O consumidor que foi aos supermercados esta semana para comprar leite longa vida ficou literalmente assustado com o preço do produto. O litro, dependendo da marca, está custando entre R$ 1,88 e R$ 2,05 nos principais estabelecimentos da cidade. Se a comparação se limitar à semana passada, o reajuste médio fica em torno de 10%. Porém, se o preço for comparado ao começo do ano, o aumento é de quase 100%.
  A técnica em radiologia Lêda Ramos ficou indignada quando chegou à gôndola de um supermercado para comprar o leite longa vida. A primeira palavra que ela disse foi ‘‘Nossa!’’ e permaneceu alguns instantes boquiaberta. ‘‘Estou bastante assustada. Cada vez que a gente vem ao mercado é uma surpresa. Não entendo o porquê deste aumento; não sei nem o que pensar’’. A dona de casa tem um filho que vai fazer dois meses e outro que está com quase dois anos. Seu consumo é de quatro fardos por mês, o que corresponde a 48 litros. Por causa do elevado consumo, ela sempre procura comprar em promoções. ‘‘Só que atualmente nenhum mercado está fazendo promoção de leite’’, reclama.
  Lêda diz que há pouco mais de um mês pagou R$ 1,05 o litro e R$ 1,58 há duas semanas. ‘‘Agora o mesmo leite está entre R$ 1,95 e R$ 2,05, o que dá uma diferença muito grande’’. Segundo ela, esta diferença também interfere no orçamento doméstico. ‘‘Para manter o consumo, a gente tem que sacrificar alguma coisa porque o salário é sempre o mesmo’’.

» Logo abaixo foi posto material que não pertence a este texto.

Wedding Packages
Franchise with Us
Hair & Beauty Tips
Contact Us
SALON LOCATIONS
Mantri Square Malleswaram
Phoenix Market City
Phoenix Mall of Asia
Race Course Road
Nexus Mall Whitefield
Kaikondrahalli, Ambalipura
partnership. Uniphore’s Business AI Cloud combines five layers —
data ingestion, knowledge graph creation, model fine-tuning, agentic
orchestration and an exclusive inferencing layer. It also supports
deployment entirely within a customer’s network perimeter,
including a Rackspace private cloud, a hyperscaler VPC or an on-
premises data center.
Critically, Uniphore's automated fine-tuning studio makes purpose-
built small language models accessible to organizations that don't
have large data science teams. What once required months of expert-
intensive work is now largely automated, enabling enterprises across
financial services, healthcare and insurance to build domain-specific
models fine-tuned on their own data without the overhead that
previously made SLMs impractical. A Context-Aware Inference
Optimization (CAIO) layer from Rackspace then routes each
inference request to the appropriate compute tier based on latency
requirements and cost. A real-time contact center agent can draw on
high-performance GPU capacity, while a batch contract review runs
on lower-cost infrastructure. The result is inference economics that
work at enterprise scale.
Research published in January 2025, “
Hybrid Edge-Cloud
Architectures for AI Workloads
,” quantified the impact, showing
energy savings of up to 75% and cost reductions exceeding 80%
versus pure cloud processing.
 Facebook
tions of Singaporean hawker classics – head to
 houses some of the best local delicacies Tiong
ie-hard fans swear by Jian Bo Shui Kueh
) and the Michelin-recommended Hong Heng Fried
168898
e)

  A estudante universitária Michelle Maria Elias mora em Jaguapitã, mas prefere comprar o leite longa vida em Londrina. ‘‘Onde moro não temos opção de mercado e, além disso, o preço é mais alto ainda. Se aqui está em torno de R$ 2,00, lá está entre R$ 2,25 e R$ 2,50’’. Ela diz que comprava o mesmo leite por R$ 1,00 ou R$ 1,20 no começo do ano. ‘‘Vi que ele foi progressivamente aumentando sem uma justificativa plausível, mas como a gente é bem passiva, nem fui atrás para saber o motivo’’. A estudante só reclama que se trata de um gênero de primeira necessidade, que não tem como substituir.

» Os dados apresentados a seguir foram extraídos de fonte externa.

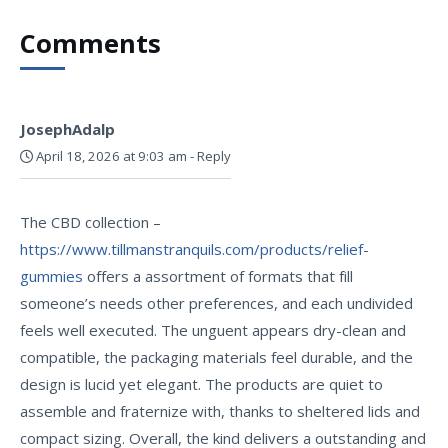
Comments
JosephAdalp
April 18, 2026 at 9:03 am
-
Reply
The CBD collection –
https://www.tillmanstranquils.com/products/relief-
gummies
offers a assortment of formats that fill
someone’s needs other preferences, and each undivided
feels well executed. The unguent appears dry-clean and
compatible, the packaging materials feel durable, and the
design is lucid yet elegant. The products are quiet to
assemble and fraternize with, thanks to sheltered lids and
compact sizing. Overall, the kind delivers a outstanding and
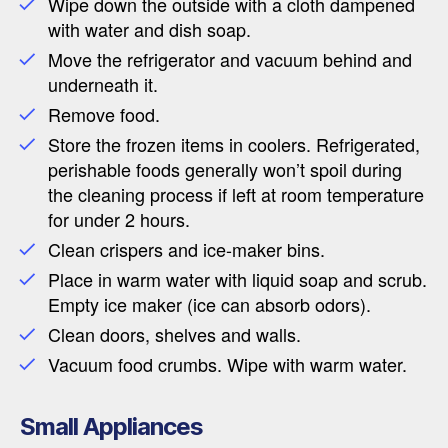
Wipe down the outside with a cloth dampened
with water and dish soap.
Move the refrigerator and vacuum behind and
underneath it.
Remove food.
Store the frozen items in coolers. Refrigerated,
perishable foods generally won’t spoil during
the cleaning process if left at room temperature
for under 2 hours.
Clean crispers and ice-maker bins.
Place in warm water with liquid soap and scrub.
Empty ice maker (ice can absorb odors).
Clean doors, shelves and walls.
Vacuum food crumbs. Wipe with warm water.
Small Appliances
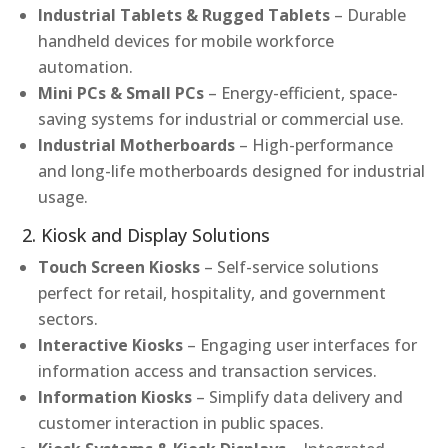
Industrial Tablets & Rugged Tablets
– Durable
handheld devices for mobile workforce
automation.
Mini PCs & Small PCs
– Energy-efficient, space-
saving systems for industrial or commercial use.
Industrial Motherboards
– High-performance
and long-life motherboards designed for industrial
usage.
2. Kiosk and Display Solutions
Touch Screen Kiosks
– Self-service solutions
perfect for retail, hospitality, and government
sectors.
Interactive Kiosks
– Engaging user interfaces for
information access and transaction services.
Information Kiosks
– Simplify data delivery and
customer interaction in public spaces.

  Michelle vem a Londrina todos os dias para estudar e diz que os estudantes de outras cidades também aproveitam as horas livres para fazer compras na cidade. Segundo ela, a diferença é razoável. ‘‘Compensa comprar aqui sim. Dependendo da economia no final do mês, dá até para pagar a van’’.
  O servidor público Pedro Afonso Figueiredo também notou o aumento no preço do leite na hora da compra. ‘‘Como subiu agora, estou procurando o que está mais barato, mesmo que não seja promoção. E o mais barato neste momento é este de R$ 1,88’’. Na casa de Figueiredo moram cinco pessoas - três adultos e duas crianças, e o consumo é de dois litros de leite por dia. Ele prefere o produto em embalagem longa vida ‘‘pela praticidade de estocar em casa sem necessidade de refrigeração’’. Ele acha que o produto subiu muito esta semana por causa do frio. ‘‘Acho que a geada prejudicou as pastagens e isso dificulta a alimentação para os animais’’, afirma.